### TASK PROMPT
Only these lines of the data below are wanted: the one with "Kyberturvallisuus ja tekoäly", the one with "Kauppamerenkulku", and any lines between them, each repeated exactly.

### THE DATA
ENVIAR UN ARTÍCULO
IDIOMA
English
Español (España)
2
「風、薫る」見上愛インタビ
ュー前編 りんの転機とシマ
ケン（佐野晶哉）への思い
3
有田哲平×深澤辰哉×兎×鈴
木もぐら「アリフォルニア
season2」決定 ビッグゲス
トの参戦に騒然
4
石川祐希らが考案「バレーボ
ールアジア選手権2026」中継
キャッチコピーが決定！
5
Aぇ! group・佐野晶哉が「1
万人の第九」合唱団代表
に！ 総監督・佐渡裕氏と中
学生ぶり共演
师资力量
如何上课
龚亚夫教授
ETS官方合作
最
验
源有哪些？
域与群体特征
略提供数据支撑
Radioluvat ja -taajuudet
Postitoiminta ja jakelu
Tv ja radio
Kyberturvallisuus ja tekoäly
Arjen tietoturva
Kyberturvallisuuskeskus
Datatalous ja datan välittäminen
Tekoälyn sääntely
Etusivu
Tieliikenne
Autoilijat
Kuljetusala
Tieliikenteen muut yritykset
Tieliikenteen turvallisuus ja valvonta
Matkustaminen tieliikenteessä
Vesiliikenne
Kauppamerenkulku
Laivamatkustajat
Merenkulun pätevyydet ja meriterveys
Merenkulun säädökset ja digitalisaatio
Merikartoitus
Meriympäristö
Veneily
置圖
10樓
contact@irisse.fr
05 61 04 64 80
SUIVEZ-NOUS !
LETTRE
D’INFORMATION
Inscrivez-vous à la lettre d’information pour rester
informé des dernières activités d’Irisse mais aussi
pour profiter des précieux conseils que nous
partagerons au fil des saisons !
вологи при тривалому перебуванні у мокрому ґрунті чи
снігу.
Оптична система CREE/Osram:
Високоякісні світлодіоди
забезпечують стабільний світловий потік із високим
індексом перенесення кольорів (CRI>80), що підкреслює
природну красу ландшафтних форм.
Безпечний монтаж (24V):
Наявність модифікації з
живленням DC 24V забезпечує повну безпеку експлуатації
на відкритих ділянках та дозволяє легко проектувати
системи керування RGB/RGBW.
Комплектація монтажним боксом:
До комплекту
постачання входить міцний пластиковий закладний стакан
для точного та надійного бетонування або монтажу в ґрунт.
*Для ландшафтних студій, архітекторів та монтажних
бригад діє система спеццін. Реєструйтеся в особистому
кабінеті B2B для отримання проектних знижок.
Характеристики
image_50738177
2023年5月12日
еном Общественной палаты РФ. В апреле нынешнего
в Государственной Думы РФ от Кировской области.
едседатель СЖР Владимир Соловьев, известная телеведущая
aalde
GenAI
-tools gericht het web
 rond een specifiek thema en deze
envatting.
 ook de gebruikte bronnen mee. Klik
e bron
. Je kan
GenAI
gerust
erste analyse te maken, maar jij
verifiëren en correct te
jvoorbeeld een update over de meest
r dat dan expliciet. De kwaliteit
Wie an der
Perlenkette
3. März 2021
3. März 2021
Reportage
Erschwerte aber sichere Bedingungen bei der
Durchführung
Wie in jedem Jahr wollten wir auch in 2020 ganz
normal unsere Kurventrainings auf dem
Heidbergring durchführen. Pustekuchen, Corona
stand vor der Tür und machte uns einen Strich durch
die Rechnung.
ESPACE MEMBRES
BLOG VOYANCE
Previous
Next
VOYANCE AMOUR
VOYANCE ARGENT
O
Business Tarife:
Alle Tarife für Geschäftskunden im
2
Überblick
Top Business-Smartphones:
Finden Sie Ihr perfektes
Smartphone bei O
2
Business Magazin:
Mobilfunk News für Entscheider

...

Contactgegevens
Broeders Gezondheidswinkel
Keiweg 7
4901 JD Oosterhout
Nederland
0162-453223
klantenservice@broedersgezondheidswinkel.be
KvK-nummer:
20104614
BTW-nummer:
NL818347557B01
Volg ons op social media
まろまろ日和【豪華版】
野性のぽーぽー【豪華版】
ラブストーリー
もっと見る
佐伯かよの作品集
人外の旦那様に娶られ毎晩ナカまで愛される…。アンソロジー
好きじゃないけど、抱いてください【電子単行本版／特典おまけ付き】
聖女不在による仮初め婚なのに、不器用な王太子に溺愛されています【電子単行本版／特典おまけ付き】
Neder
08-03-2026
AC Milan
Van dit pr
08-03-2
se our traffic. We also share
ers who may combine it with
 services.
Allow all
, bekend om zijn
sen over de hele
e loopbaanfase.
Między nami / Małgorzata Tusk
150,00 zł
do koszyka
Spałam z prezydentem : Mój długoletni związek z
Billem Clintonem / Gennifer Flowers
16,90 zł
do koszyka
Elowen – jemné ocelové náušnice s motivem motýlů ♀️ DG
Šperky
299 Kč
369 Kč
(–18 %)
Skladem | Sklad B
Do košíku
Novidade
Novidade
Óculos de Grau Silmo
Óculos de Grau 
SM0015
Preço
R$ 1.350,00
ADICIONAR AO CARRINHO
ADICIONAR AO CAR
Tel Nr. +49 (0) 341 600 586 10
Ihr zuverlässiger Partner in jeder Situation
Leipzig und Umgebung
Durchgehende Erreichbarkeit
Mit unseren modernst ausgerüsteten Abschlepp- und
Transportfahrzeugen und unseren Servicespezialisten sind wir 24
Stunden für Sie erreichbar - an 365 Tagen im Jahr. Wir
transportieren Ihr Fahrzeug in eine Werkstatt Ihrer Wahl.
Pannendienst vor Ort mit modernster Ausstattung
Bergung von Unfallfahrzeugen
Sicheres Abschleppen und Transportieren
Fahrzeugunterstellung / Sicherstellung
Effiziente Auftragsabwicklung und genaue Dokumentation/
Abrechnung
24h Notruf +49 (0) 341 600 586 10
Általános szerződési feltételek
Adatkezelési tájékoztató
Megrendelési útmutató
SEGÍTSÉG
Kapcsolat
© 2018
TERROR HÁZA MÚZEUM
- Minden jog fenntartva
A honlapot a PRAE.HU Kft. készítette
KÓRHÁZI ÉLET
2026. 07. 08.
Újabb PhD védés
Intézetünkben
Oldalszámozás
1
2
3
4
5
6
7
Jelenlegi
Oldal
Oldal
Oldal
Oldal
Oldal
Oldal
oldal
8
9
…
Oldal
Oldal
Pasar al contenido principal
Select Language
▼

### ANSWER FOR THIS EXERCISE
Kyberturvallisuus ja tekoäly
Arjen tietoturva
Kyberturvallisuuskeskus
Datatalous ja datan välittäminen
Tekoälyn sääntely
Etusivu
Tieliikenne
Autoilijat
Kuljetusala
Tieliikenteen muut yritykset
Tieliikenteen turvallisuus ja valvonta
Matkustaminen tieliikenteessä
Vesiliikenne
Kauppamerenkulku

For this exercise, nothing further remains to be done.